:: INFORMATION SHOWN

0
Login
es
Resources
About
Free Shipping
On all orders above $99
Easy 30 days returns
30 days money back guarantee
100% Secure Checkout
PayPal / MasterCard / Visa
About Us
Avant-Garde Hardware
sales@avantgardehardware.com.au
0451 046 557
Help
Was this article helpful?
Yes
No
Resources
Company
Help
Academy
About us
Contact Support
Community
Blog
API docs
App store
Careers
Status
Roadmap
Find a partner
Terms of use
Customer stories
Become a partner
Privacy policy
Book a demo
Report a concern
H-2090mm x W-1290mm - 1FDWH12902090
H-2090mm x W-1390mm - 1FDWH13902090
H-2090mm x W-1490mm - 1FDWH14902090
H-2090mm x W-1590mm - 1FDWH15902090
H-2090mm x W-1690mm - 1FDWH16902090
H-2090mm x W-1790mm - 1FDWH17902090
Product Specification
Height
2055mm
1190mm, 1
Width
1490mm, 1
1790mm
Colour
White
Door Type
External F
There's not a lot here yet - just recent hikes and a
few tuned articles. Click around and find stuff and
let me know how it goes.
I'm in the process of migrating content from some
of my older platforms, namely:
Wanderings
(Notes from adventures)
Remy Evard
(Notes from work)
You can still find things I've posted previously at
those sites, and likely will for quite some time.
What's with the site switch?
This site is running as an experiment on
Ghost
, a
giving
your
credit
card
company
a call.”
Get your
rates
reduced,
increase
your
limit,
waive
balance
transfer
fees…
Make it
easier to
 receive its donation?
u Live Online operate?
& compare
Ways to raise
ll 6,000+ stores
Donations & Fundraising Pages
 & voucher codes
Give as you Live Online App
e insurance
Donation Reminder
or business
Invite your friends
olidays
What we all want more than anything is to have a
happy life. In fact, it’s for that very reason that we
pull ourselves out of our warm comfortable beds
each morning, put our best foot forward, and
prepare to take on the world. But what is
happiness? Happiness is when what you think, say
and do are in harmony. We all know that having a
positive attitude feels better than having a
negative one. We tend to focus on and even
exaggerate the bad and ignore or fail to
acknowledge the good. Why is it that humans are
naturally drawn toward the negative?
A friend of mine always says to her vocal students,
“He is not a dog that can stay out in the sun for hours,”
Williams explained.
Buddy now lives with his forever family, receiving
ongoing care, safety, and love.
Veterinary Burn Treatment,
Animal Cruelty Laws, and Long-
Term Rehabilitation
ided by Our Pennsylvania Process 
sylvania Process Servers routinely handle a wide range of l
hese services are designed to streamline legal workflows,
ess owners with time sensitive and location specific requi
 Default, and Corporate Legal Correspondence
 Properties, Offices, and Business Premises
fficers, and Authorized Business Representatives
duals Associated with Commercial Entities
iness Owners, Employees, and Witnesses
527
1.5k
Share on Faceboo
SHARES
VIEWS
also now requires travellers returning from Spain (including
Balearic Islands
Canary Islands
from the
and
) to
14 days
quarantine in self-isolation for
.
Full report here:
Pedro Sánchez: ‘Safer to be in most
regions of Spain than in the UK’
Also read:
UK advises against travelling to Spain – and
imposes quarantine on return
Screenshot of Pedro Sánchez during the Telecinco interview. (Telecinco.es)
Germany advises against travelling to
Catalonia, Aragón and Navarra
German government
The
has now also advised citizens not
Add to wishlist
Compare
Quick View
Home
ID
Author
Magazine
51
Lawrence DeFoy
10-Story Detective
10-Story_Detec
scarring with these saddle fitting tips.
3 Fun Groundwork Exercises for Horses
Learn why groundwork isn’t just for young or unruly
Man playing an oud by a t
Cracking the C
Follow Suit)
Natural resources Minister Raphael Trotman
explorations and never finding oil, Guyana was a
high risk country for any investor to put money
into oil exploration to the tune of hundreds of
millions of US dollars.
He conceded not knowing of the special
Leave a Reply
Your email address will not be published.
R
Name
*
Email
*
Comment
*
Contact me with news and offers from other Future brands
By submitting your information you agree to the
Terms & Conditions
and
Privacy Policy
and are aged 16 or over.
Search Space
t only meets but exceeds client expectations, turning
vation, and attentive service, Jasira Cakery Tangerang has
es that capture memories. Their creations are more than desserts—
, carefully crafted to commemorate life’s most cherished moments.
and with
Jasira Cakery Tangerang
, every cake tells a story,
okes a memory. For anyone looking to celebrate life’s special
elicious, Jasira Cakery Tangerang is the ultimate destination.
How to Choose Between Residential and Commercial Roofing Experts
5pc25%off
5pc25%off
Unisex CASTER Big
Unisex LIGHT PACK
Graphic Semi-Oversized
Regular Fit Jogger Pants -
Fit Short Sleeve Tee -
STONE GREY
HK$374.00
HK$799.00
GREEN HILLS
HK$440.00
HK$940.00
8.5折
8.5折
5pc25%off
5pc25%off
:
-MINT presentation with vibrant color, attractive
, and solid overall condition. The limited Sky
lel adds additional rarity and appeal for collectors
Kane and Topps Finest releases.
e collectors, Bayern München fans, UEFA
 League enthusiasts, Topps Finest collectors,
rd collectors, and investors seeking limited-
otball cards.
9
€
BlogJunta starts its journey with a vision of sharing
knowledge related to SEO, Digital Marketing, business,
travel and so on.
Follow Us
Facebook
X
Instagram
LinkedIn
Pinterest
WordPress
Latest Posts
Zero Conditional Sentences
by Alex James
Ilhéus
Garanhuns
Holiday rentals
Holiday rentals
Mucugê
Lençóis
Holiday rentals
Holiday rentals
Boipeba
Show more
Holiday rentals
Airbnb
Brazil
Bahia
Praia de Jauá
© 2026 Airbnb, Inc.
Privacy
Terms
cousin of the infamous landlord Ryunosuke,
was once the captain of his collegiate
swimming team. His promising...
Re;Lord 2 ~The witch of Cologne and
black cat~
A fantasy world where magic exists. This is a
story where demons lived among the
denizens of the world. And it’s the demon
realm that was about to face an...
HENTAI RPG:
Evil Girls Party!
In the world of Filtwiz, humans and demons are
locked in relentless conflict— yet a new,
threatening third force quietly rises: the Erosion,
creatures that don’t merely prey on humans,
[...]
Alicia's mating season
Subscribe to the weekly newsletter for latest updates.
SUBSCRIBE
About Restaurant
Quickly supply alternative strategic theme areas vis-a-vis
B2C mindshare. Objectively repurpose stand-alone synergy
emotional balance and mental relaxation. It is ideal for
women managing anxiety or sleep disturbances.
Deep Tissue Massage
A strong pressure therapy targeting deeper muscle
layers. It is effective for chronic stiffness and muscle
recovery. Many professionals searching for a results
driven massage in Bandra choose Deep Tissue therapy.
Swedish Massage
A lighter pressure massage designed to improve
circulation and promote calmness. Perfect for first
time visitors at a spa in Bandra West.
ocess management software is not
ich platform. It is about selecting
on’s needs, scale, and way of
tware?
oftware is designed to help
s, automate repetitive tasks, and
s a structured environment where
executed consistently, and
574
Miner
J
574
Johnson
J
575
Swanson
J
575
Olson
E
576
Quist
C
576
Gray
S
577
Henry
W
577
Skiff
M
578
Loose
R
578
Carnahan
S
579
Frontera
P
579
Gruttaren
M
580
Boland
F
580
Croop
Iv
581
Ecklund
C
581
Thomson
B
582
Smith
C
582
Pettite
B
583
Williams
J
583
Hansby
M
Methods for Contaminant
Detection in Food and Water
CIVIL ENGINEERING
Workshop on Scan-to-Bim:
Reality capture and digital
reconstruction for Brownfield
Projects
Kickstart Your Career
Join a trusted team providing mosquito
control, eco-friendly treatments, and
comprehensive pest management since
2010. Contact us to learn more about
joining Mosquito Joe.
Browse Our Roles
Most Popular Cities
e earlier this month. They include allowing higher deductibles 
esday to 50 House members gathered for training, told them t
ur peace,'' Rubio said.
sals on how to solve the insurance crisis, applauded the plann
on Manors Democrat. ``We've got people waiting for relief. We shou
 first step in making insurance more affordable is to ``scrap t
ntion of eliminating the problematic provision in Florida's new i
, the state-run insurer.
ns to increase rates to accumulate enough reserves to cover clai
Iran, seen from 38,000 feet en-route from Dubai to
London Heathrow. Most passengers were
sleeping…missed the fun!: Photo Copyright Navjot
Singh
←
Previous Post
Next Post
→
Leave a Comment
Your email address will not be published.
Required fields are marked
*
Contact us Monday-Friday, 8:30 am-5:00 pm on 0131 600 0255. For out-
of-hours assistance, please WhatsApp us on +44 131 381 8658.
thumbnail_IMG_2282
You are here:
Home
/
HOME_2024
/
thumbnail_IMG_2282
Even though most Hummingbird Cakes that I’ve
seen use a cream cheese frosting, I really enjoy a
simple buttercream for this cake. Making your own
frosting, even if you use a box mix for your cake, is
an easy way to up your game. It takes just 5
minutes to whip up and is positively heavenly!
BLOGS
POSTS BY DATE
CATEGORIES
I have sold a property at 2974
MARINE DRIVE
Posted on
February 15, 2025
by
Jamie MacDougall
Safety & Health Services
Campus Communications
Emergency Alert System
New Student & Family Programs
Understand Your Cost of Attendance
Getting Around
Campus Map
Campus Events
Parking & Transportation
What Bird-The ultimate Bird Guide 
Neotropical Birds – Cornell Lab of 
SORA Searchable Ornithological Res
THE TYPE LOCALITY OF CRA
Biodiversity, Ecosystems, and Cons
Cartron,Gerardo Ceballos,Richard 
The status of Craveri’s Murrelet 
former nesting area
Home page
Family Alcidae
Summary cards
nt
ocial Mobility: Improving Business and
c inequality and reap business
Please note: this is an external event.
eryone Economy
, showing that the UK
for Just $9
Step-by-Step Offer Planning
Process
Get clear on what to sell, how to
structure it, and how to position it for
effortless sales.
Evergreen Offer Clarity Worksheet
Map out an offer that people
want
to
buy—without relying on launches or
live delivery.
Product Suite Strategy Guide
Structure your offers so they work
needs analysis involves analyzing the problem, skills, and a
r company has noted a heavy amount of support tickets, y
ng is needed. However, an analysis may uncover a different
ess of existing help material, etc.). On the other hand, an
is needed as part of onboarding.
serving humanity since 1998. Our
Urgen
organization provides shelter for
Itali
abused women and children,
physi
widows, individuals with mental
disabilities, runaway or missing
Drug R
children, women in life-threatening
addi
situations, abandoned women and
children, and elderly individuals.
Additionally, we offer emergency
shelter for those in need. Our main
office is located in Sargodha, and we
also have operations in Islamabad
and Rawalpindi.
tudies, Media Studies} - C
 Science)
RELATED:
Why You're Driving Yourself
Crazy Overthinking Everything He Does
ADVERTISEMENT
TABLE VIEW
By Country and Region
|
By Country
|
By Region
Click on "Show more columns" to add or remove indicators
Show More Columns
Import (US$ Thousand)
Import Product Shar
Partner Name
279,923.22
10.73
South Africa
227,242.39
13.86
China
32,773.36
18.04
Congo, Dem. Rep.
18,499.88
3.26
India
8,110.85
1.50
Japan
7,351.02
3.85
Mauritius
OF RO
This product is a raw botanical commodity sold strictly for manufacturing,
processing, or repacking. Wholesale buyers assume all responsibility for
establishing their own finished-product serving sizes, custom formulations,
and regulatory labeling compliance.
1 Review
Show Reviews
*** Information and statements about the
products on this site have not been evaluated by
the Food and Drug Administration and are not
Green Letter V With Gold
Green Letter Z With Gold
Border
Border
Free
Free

::::

Scan the material above for the string "balance". Return each line where it occurs.

WRITTEN ANSWER:
balance
emotional balance and mental relaxation. It is ideal for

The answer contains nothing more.